We do not sell, rent, or trade your personal information, and we do not use it for cross-app advertising or tracking. We share data with the following service providers solely to operate Luni:

• Supabase: Cloud database, authentication, and file storage. Receives all account and app data.
• OpenAI: Routine generation, in-app assistant, and product scanning. See the AI Processing section above for details on what is shared and how it is used.
• RevenueCat: Subscription management. Receives your user ID and purchase events.
• PostHog: Product analytics and crash reporting. Receives usage events linked to your account, only if you opt in (see Analytics below).
• Apple (App Store): Payment processing, subject to Apple's own privacy policy.
• Expo: Over-the-air app updates. Receives device platform and app version required to deliver updates.

Analytics

We use PostHog to understand which features are useful and to fix crashes. Analytics are off by default until you opt in during signup. You can change your preference at any time at Edit profile → Analytics. We do not sell analytics data and do not use it for cross-app tracking or advertising.

Your Rights

Regardless of where you live, you can:

• Access and view your data inside the app
• Export your data in machine-readable JSON format at any time from Edit profile → Export my data. The export includes your skin profile, shelf, routines, completion history, and other information stored in your account.
• Delete your account and all associated data from Edit profile → Delete account. Deletion permanently removes your data from our active systems within 30 days.
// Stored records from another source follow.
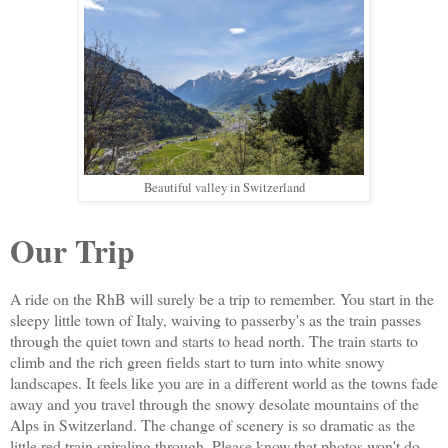
Beautiful valley in Switzerland
Our Trip
A ride on the RhB will surely be a trip to remember. You start in the
sleepy little town of Italy, waiving to passerby's as the train passes
through the quiet town and starts to head north. The train starts to
climb and the rich green fields start to turn into white snowy
landscapes. It feels like you are in a different world as the towns fade
away and you travel through the snowy desolate mountains of the
Alps in Switzerland. The change of scenery is so dramatic as
the
little red train spiraling through. P
lease know that photos won't do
Note: deleting your account does not automatically cancel your App Store subscription — you must cancel that separately in iOS Settings → Apple ID → Subscriptions.
• Correct inaccurate information by editing your profile, shelf, or quiz responses in the app
• Withdraw consent for analytics at any time in Profile settings

EU/EEA/UK Residents (GDPR)

If you are located in the European Union, European Economic Area, or United Kingdom, you have additional rights under the General Data Protection Regulation (GDPR), including the right to: access your personal data; rectify inaccurate data; erase your data; restrict processing; object to processing; data portability; and withdraw consent. You also have the right to lodge a complaint with your local data protection authority. To exercise any of these rights, use the in-app tools above or contact us at the email below.

California Residents (CCPA)

Under the California Consumer Privacy Act, California residents have the right to: know what personal information we collect and how it is used; request deletion of personal information; correct inaccurate information; and not be discriminated against for exercising these rights. We do not sell personal information. To exercise your rights, use the in-app tools above or contact us at the email below.

Health Information Disclaimer

Luni is a skincare app, not a medical service. Information you provide about your skin (such as skin type, concerns, or use of topical prescriptions like tretinoin) is treated as personal information, not as protected health information. Luni is not a HIPAA-covered entity and does not provide medical advice, diagnosis, or treatment. Always consult a qualified dermatologist or healthcare provider for medical concerns.

Children's Privacy

Luni is not intended for children under 13. We do not knowingly collect data from children. If we learn that we have collected data from a child under 13, we will promptly delete it.

Contact Us

For privacy questions or data requests: hello@luniskin.com

Changes

We may update this policy. Changes will be posted here with an updated date. If we make material changes, we will notify you through the app or by email.